Shunyata Research Everest 8000 AC Power Conditioner and Omega XC Power Cord
As a long-time user of various Shunyata Research AC power conditioners and power cords, I’ve been fascinated to discover how the company’s products have evolved with each new generation. In performance there’s been unmistakable forward progress, with lower noise and an attendant increase in clarity, resolution, and soundstaging. But Shunyata’s new flagship Everest 8000 power conditioner breaks this trend; rather than offering an incremental improvement, the Everest 8000 represents a significant leap in sound quality—one that redefines what’s possible in AC power conditioning. I think it’s no coincidence that the Everest benefits from some of the technologies Shunyata founder and designer Calin Gabriel developed for his AC power conditioners used in medical laboratories. A few years ago, a cardiologist who spent much of his time battling residual noise while looking at extremely low-level electrical signals in heart patients made a surprising discovery. The cardiologist, an audiophile who happened to use a Shunyata power conditioner in his home-audio system, speculated that if the Shunyata conditioner lowered the noise floor in his music system, it might confer similar benefits in his medical lab.
After plugging his lab equipment into the Shunyata conditioner, he was surprised and delighted to discover that the AC conditioner allowed him to more clearly see the heart’s low-level electrical signals. He contacted Shunyata to share his experience, which eventually led Shunyata to start a whole new company, Clear Image Scientific, to design and manufacture AC power-conditioning devices for cardiac labs. The new company has grown exponentially, leading Gabriel to research and develop advanced new techniques to isolate, to an unprecedented degree, sensitive medical equipment from AC line noise. Some of those techniques have now been deployed in Shunyata’s AC conditioners for audio. How Clear Image Scientific sells its products says much about their efficacy; the company demonstrates the gear in a hospital for cardiologists, who can see for themselves the effect of reducing noise on the AC powerline.
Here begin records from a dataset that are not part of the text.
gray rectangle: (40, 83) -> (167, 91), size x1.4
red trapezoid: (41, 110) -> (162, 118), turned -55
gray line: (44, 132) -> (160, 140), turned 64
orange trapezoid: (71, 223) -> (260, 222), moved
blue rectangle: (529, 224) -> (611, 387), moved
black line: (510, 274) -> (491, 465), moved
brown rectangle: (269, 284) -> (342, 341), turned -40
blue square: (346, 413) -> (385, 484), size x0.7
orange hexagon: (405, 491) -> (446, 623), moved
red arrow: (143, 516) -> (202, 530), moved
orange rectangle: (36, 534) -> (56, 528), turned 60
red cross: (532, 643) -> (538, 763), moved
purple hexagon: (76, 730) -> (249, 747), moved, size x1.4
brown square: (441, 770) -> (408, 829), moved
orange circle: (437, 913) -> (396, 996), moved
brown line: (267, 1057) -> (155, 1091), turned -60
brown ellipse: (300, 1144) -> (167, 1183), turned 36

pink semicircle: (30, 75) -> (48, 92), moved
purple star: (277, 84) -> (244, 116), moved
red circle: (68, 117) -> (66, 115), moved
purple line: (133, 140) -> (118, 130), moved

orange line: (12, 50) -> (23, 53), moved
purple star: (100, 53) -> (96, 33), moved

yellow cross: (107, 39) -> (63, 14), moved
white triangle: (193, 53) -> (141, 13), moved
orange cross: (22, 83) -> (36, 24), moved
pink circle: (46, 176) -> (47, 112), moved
Turning back to audio, the Everest is a vertical tower with a sloping front panel that narrows toward the top in a kind of truncated-pyramid shape (as seen from the front). This vertical form factor means the Everest sits on the floor next to your equipment rack rather than taking up shelf space. A blue LED, which is mercifully faint, indicates when the Everest is powered on. The rear panel holds eight AC outlets, each supported by Shunyata’s excellent cable-cradle system, which secures the AC cord to the power conditioner. An IEC C19 AC jack (20 ampere) accepts the AC cord that connects the Everest to your wall socket. The Everest isn’t supplied with this C19 cord; you need to provide your own. Because this cord essentially supplies your entire audio system, you’ll want to use a good one. Shunyata sent me its new Omega XC for this application, which costs nearly as much as the Everest ($8000 vs. $7000). An electromagnetic breaker switch turns the Everest on and off, but this switch is not a master power switch for your system. Rather, it is an over-current protection device.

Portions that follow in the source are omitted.